Why will declarative programming rule chatbots, AI and cognitive computing?
If you are creating a smart app or a chatbot that relies on some cognitive services to do the heavy lifting for you, and you end up writing imperative code, you must be doing something wrong.
Declarative programming is a paradigm where you write code by describing WHAT you want to do, while in imperative programming you are required to describe the HOW.
Consider an example for ordering a table in a restaurant described in imperative vs. declarative approach. The example is adapted from Tyler McGinnis’ article on the difference between imperative and declarative programming.
Imperative (How): I see an empty table with two seats located next to the window. If there is no reserved sign on it, then my wife and I are going to walk over there and sit down. Otherwise, we will check the table next to it.
Declarative (What): Table for two, please.
The majority of the chatbots today are being built using imperative approach, and it’s no wonder why they sound like an automated machine that follows a fixed decision-tree.
To the left is a flow-chart diagram trying to simulate an intelligent conversation for a fairly simple chatbot that can organize meetings for employees at Progress.
It’s just an immense task to create an intelligent chatbot that allows the user to write in natural language, change his mind at every point of the conversation and rely on the chatbot’s short term memory all being done in imperative code and fixed-decision trees.
As an alternative, at Darvin.ai you use a declarative approach where you describe what information you want to extract from a conversation, and let a set of cognitive algorithms handle the conversation for you.

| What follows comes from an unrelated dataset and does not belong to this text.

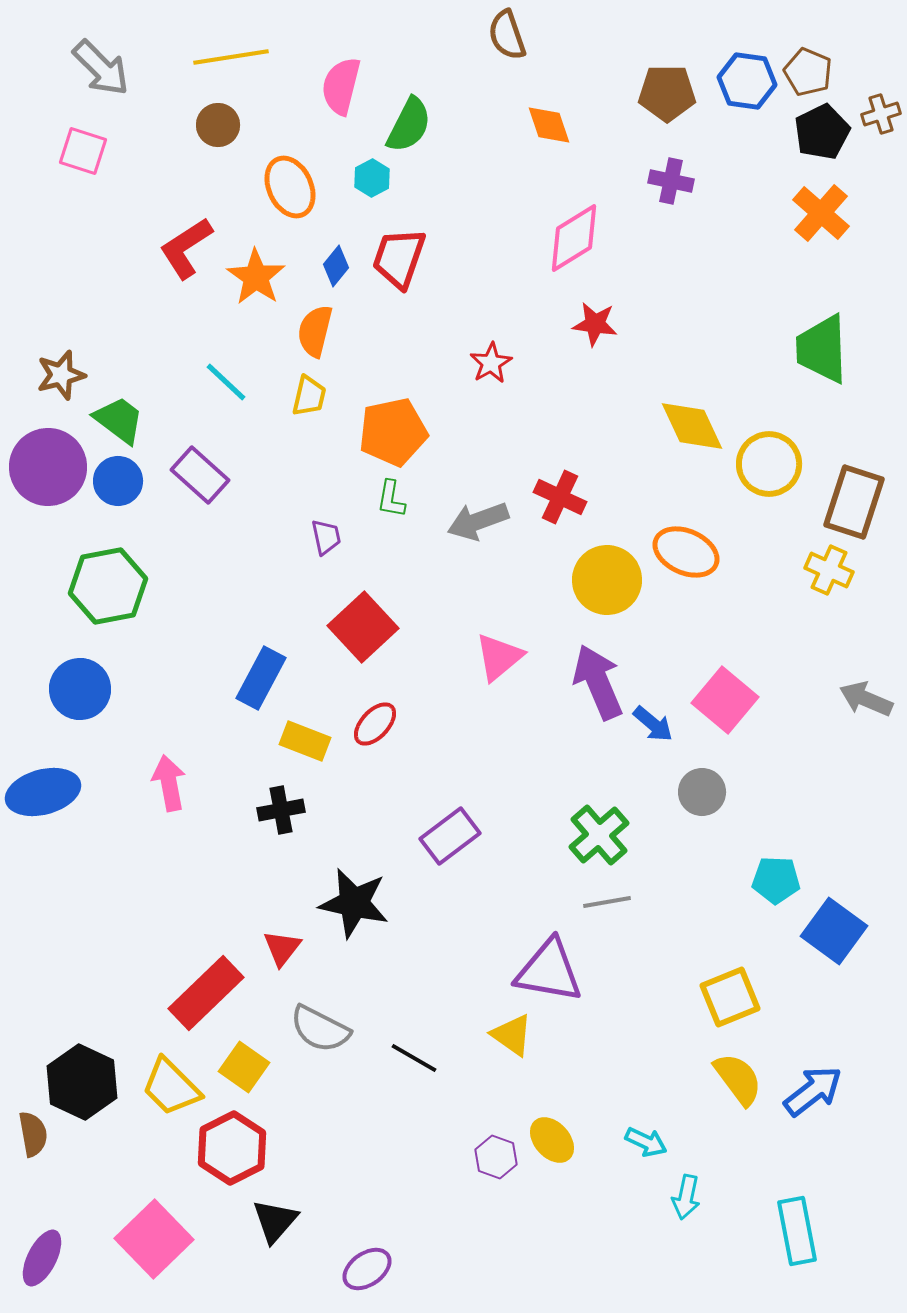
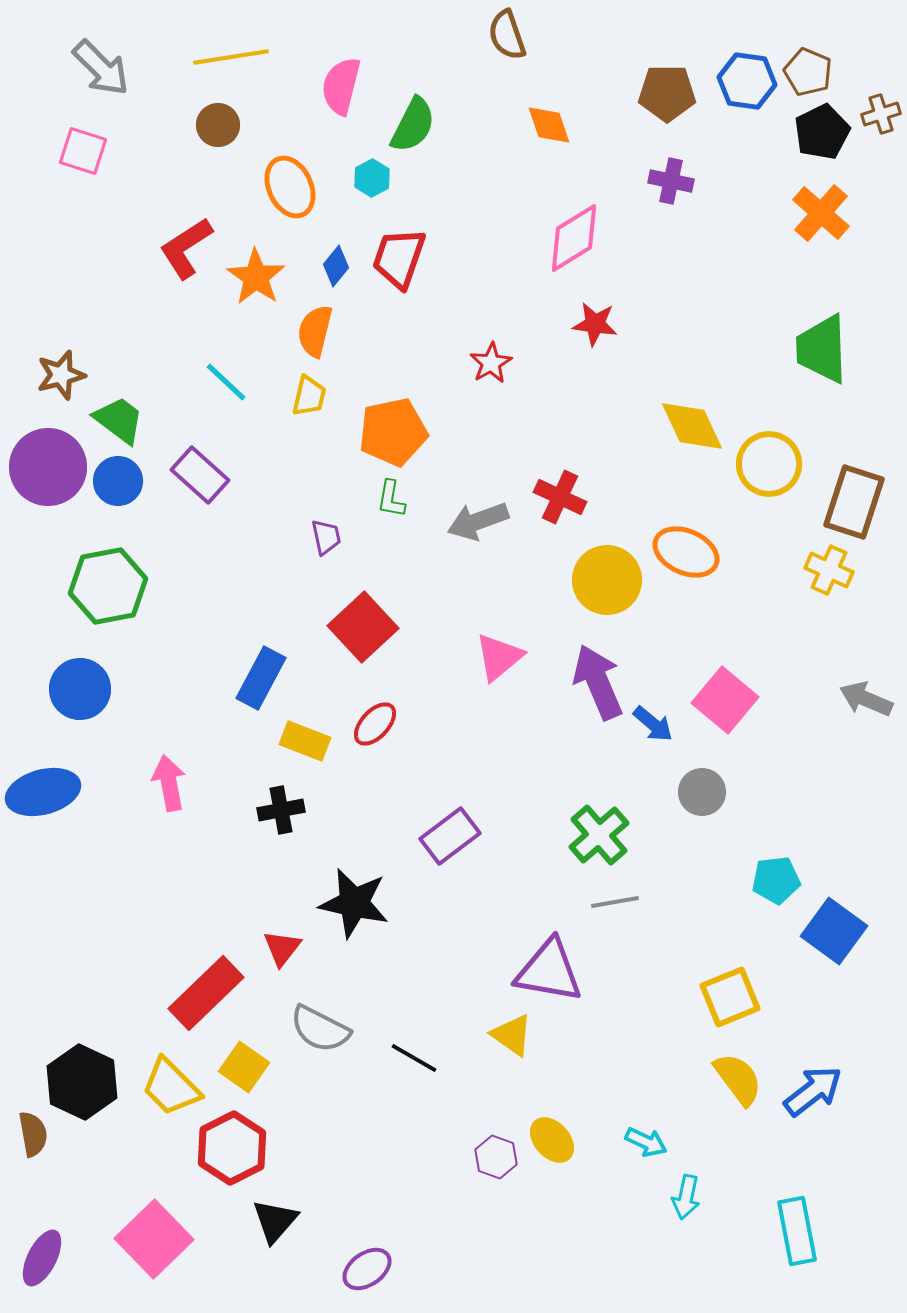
green semicircle at (409, 125): moved 4 px right
cyan pentagon at (776, 880): rotated 9 degrees counterclockwise
gray line at (607, 902): moved 8 px right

But more on that later.
The status quo — imperative programming
To understand how we accept this approach as the norm, we need to go back and look at how the chatbot market hype and opportunity has evolved for the past 4 years.
The analyst firm Gartner Inc. has developed a model to describe the technology adoption of new and emerging technologies called Gartner Hype Cycle that has 5 phases that I will use to illustrate the evolution of chatbots and cognitive computing.
Phase 1: The Technology Trigger — Natural Language Processing
A potential technology breakthrough kicks things off. Early proof-of-concept stories and media interest trigger significant publicity. Often no usable products exist and commercial viability is unproven.
The proliferation and success of startups focused on processing natural language in the form of voice and text was marked by key acquisitions. Wit.ai was acquired by Facebook in 2015 and Api.ai was acquired by Google in 2016. Microsoft also introduced its Luis NLP service in combination with its Bot Framework.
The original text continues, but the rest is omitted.